(Screenshot grounding data)
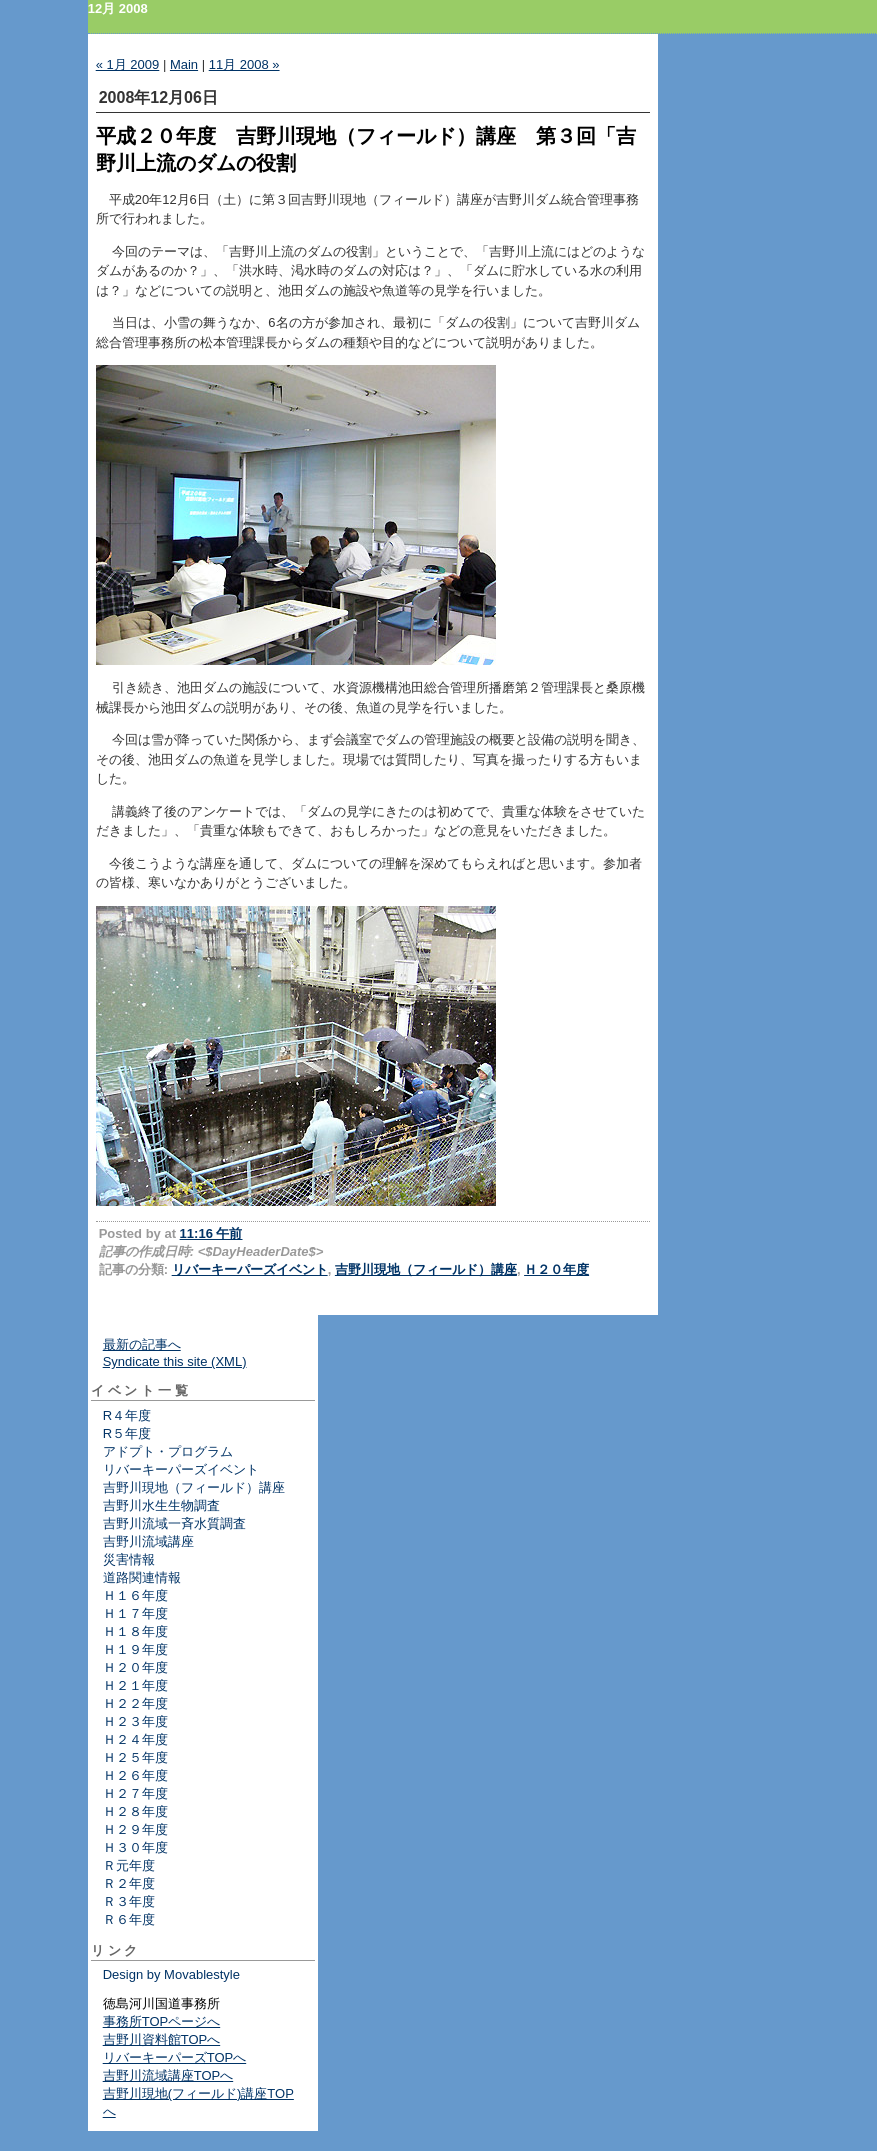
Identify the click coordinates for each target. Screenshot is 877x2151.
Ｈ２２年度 (135, 1703)
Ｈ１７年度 (135, 1613)
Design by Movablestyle (171, 1974)
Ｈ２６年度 (135, 1775)
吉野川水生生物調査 (161, 1505)
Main (184, 64)
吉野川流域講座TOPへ (168, 2075)
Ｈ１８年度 (135, 1631)
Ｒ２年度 (129, 1883)
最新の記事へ (142, 1344)
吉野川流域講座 (148, 1541)
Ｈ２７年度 (135, 1793)
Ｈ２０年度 (556, 1269)
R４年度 (127, 1415)
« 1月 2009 (128, 64)
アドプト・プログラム (168, 1451)
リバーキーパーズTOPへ (175, 2057)
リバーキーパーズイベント (250, 1269)
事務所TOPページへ (162, 2021)
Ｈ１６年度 (135, 1595)
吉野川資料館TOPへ (162, 2039)
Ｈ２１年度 (135, 1685)
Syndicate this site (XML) (175, 1361)
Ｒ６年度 (129, 1919)
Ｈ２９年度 (135, 1829)
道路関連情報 (142, 1577)
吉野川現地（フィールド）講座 (426, 1269)
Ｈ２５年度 (135, 1757)
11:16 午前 (211, 1233)
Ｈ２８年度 (135, 1811)
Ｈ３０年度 (135, 1847)
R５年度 (127, 1433)
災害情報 (129, 1559)
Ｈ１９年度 (135, 1649)
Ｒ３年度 (129, 1901)
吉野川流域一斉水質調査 (174, 1523)
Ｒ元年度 (129, 1865)
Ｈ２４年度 (135, 1739)
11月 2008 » (244, 64)
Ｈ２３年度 (135, 1721)
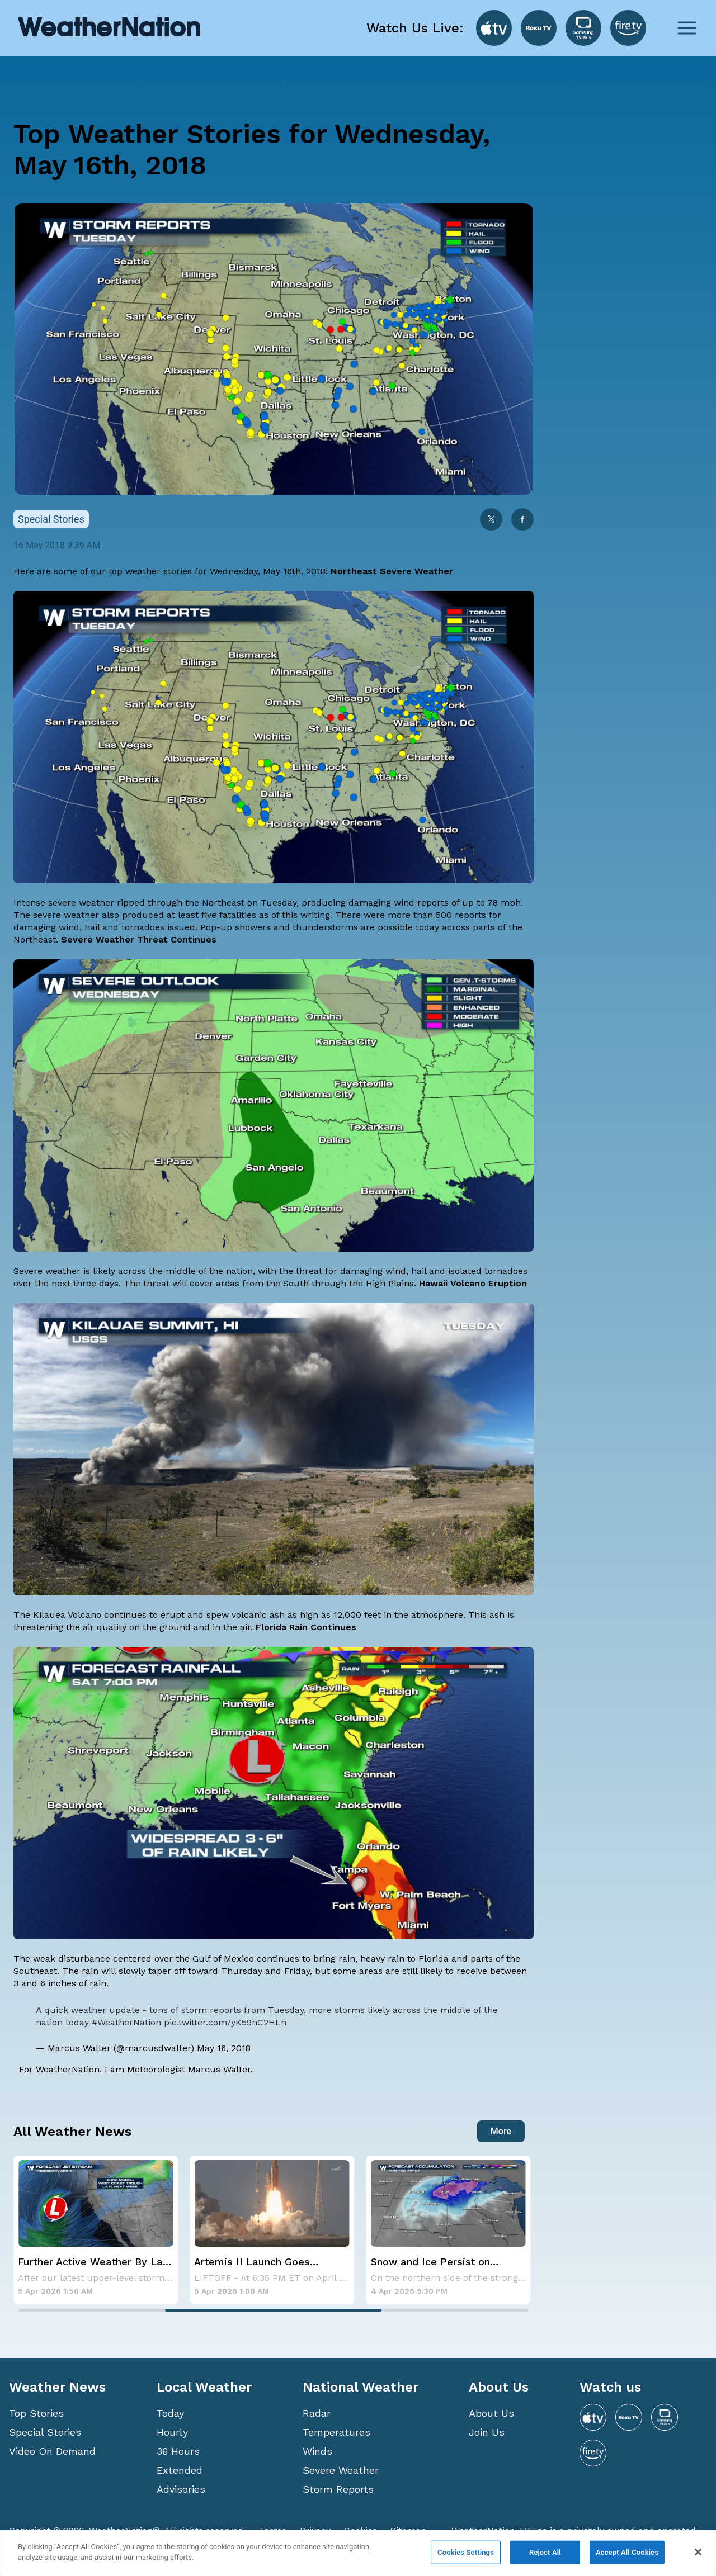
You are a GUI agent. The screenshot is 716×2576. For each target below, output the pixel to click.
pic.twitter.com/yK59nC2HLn (225, 2022)
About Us (491, 2413)
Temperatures (336, 2432)
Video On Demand (52, 2451)
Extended (179, 2470)
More (501, 2131)
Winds (317, 2451)
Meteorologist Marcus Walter (189, 2069)
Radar (317, 2413)
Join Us (487, 2432)
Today (170, 2413)
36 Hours (178, 2451)
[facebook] (522, 520)
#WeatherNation (126, 2022)
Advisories (181, 2489)
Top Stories (36, 2413)
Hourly (172, 2432)
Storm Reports (338, 2489)
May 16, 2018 (224, 2048)
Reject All (545, 2552)
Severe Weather (341, 2470)
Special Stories (45, 2432)
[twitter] (491, 520)
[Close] (698, 2552)
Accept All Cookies (627, 2552)
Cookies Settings (465, 2552)
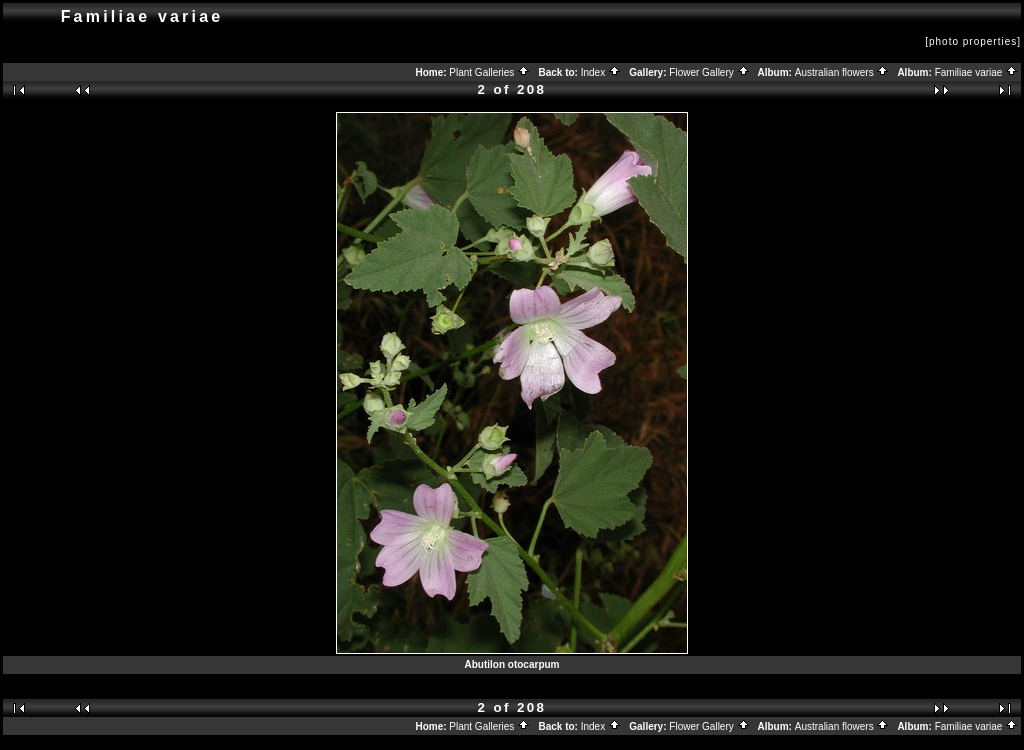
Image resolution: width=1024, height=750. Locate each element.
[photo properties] (973, 41)
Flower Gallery (709, 72)
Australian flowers (842, 72)
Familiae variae (977, 72)
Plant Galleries (489, 72)
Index (601, 72)
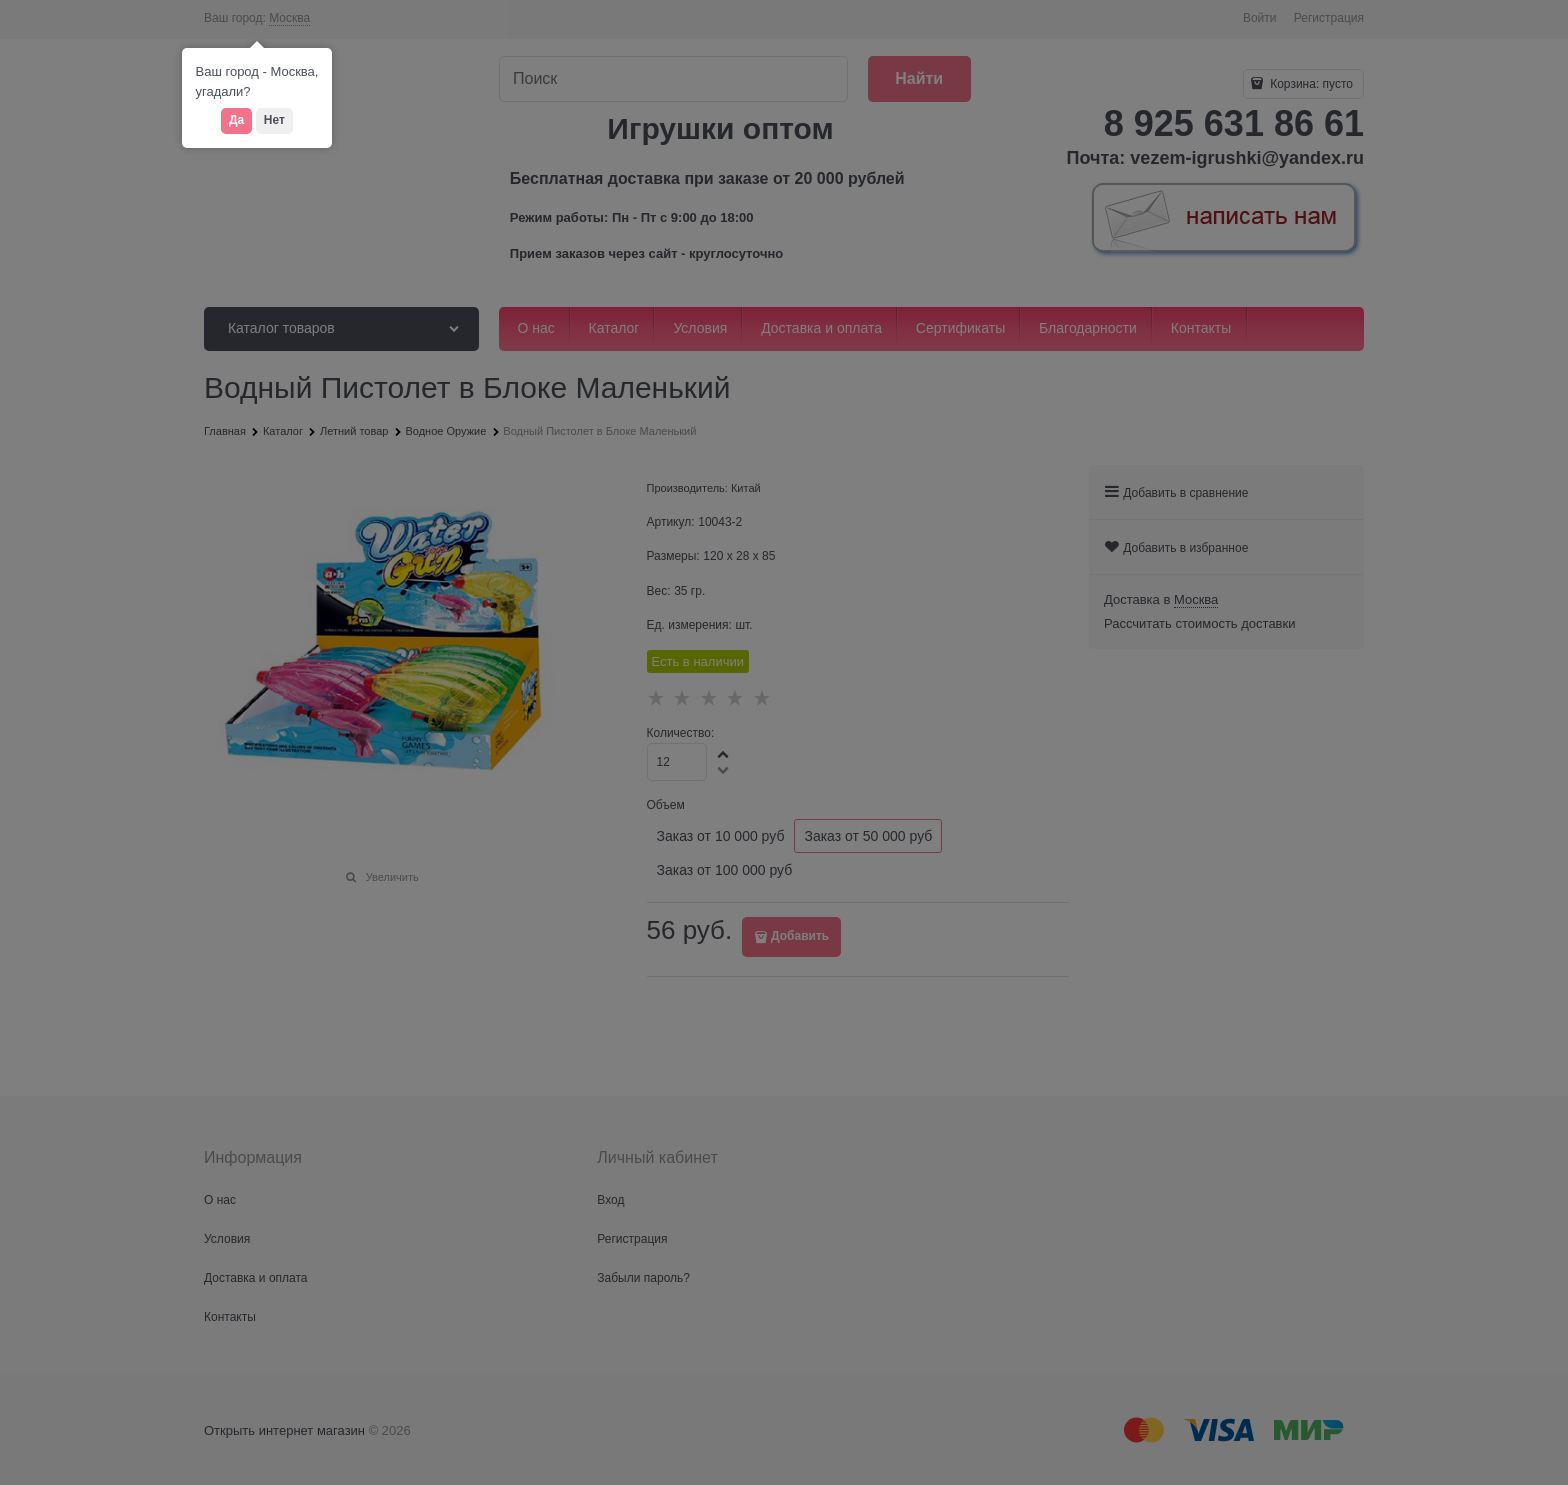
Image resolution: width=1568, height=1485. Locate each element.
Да (236, 120)
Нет (274, 120)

- Your instructions: Could you work out how many lines above contain the string "Image"? Only the number should be given.

- Answer section: 2